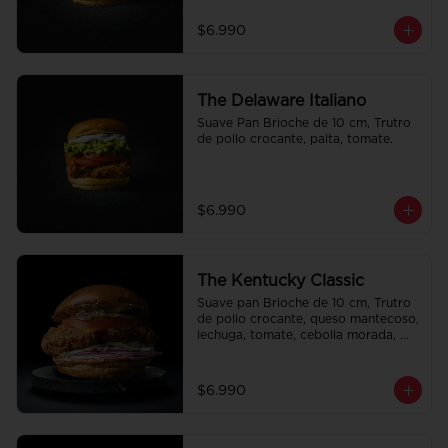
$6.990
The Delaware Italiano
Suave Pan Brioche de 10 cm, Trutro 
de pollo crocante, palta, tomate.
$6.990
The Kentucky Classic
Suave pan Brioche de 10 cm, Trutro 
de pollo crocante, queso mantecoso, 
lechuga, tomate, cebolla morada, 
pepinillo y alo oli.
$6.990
*-*-*
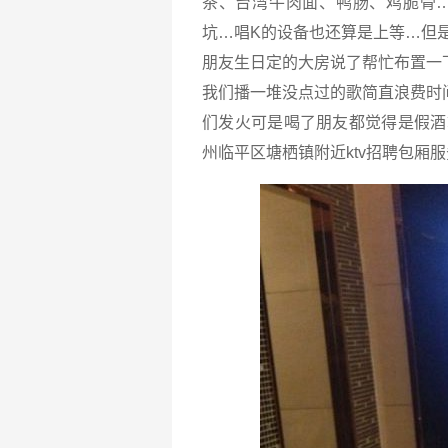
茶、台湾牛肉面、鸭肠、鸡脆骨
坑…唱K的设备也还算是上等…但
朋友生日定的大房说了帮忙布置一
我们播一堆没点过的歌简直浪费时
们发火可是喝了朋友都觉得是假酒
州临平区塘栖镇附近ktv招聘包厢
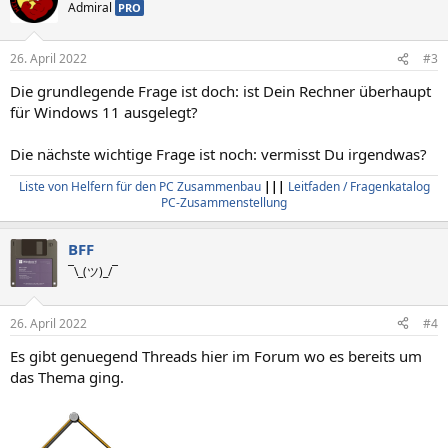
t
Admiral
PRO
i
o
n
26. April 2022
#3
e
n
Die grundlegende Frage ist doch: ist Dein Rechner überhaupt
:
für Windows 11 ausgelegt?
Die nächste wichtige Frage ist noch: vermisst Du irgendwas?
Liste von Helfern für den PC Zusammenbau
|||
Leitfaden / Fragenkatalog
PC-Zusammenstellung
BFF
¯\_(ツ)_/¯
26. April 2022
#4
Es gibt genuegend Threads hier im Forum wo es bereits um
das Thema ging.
*-*-*
*What you should do*. Search the data for the word "tomate" and copy each line where it appears.

*Your response*.
de pollo crocante, palta, tomate.
lechuga, tomate, cebolla morada, 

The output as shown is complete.